BAB LVIII: Werewolf

Start from the beginning
                                    

.

.

.

Sambil memakan daging panggang yang dia dapatkan tadi pagi, Erza melirik kesamping, lebih tepat sedang melirik tangannya yang diobati oleh Celin juga Celina. Mereka terlihat sangat serius mengobati luka kecil itu, Erza tersenyum sekilas setelahnya.

"Sudah, kenapa tidak makan kue kalian saja" ucap Erza mencoba menarik tangannya lagi dan mereka sontak menatapnya dengan wajah marah.

Erza menutup mulutnya dengan sebelah tangan sambil menoleh kearah lain, dia mencoba untuk menahan tawanya. 'Sehari saja, kenapa kalian selalu menggemaskan?' batin gadis itu gemas sendiri.

"Sebentar lagi nona" ucap Celin, mengikat kain kasa yang dia lilitkan ditanggan nonanya.

Mengangkat tangannya, gadis itu seketika menahan tawa lagi menatap tangannya sendiri. Bagaimana tidak, lihat saja tangannya terlihat seperti habis patah sekarang.

"Luka kecilku terlihat parah sekarang" canda Erza memainkan tangannya yang kaku dan tak dapat digerakkan karena peyangga yang mereka selipkan.

"Nona tidak suka?" tanya Celina dengan raut kecewanya.

Seketika Erza menoleh dan menggeleng. "Aku tidak bilang kalau tidak suka, ini hanya terlihat lucu" jelasnya sedikit gelagapan.

Mereka sudah melakukan apa yang mereka bisa, setidaknya dia bisa memberikan sedikit pujian sebagai balasan.

"Terima kasih, kalian sangat hebat" puji Erza mengusap kepala mereka bergantian. Terlihat Celin maupun Celina tersenyum disana, Erza pun juga meminta mereka untuk duduk disebelahnya setelah itu.

"Kalian mau?" tawar Erza menyodorkan sepiring penuh daging bersaus bbq yang dimakannya sendirian sedari tadi, namun mereka menggeleng.

Mereka mengeluarkan kue yang tadi Erza belikan dengan ekspresi senang, Celin dan Celina memakan kue kecil itu bersama sama tanpa berebut. Membuat Erza sedikit menautkan alisnya menatap mereka.

"Ambillah lagi, aku membelikan kue ini untuk kalian" ucap Erza mengambil keranjang kue yang ada diatas meja lain dan menaruhnya dihadapan si kembar.

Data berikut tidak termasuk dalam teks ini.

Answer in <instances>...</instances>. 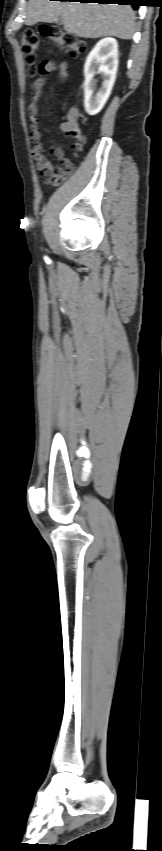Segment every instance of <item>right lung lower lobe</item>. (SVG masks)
<instances>
[{
    "label": "right lung lower lobe",
    "instance_id": "right-lung-lower-lobe-1",
    "mask_svg": "<svg viewBox=\"0 0 162 851\" xmlns=\"http://www.w3.org/2000/svg\"><path fill=\"white\" fill-rule=\"evenodd\" d=\"M60 1H79V2H89V3H99V4H119V5H137L139 6L141 0H60Z\"/></svg>",
    "mask_w": 162,
    "mask_h": 851
}]
</instances>
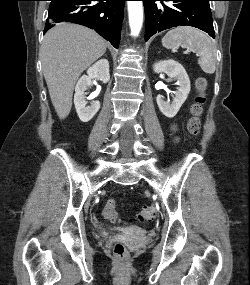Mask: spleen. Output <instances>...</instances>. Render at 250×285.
<instances>
[{
  "label": "spleen",
  "mask_w": 250,
  "mask_h": 285,
  "mask_svg": "<svg viewBox=\"0 0 250 285\" xmlns=\"http://www.w3.org/2000/svg\"><path fill=\"white\" fill-rule=\"evenodd\" d=\"M162 45L167 49L182 47L200 55L198 64L206 74H213L216 69V46L203 31L193 27H177L166 33Z\"/></svg>",
  "instance_id": "spleen-1"
}]
</instances>
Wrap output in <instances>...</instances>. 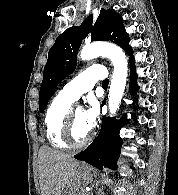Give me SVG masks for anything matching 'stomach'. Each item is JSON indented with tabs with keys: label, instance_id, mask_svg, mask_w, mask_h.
Here are the masks:
<instances>
[{
	"label": "stomach",
	"instance_id": "1",
	"mask_svg": "<svg viewBox=\"0 0 178 195\" xmlns=\"http://www.w3.org/2000/svg\"><path fill=\"white\" fill-rule=\"evenodd\" d=\"M94 172L92 169L80 166L74 178L66 186L62 195H82L85 191V186L92 181Z\"/></svg>",
	"mask_w": 178,
	"mask_h": 195
}]
</instances>
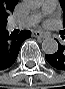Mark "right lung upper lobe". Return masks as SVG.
<instances>
[{
	"label": "right lung upper lobe",
	"mask_w": 65,
	"mask_h": 89,
	"mask_svg": "<svg viewBox=\"0 0 65 89\" xmlns=\"http://www.w3.org/2000/svg\"><path fill=\"white\" fill-rule=\"evenodd\" d=\"M18 0H0V21L7 20L9 13L13 12Z\"/></svg>",
	"instance_id": "1"
}]
</instances>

Namun Erza mendapatkan jawaban lain setelah beberapa kali ditolak. "Boleh kami membaginya dengan yang lain?" tanya mereka dengan tatapan lugu.

Pertanyaan itu membuat Erza membisu sejenak, bagaimana mereka masih berpikir untuk membagi makanan itu saat mereka sendiri hanya memakan satu kue yang dibagi menjadi dua. Beberapa menit setelahnya Erza mengangguk. "Ah, tentu saja"

Gadis itu terdiam lagi, menatap setumpuk daging dipiringnya dan kembali teringat dengan anjing kecil pagi tadi. Anak anjing itu kelaparan hingga rela mencuri, sedangkan dirinya mendapatkan daging itu secara cuma cuma.

.

.

.

Beberapa hari berlalu, gadis itu terlihat tenang dan biasa menjalani harinya ditempat tersebut. Seolah sudah lupa dengan rumahnya sendiri. Walaupun bertengkar dengan Alex adalah hal yang tidak pernah bisa Erza hindari, dengan sifat menyebalkan pria tersebut juga keras kepalanya gadis itu.

Membuat semua orang yang ada di pack mulai terbiasa dengan semua pertengkaran mereka, dan sesekali membantu memisahkan keduanya jika memang sudah melewati batas.

Namun disamping itu semua, Erza mulai sedikit berubah. Dia yang biasanya berada didalam ruangan sehari penuh, mulai suka keluar sendiri kebeberapa tempat yang dia sukai. Bahkan tidak jarang gadis itu pergi seorang diri tanpa ditemani sikembar ataupun warrior seperti biasanya.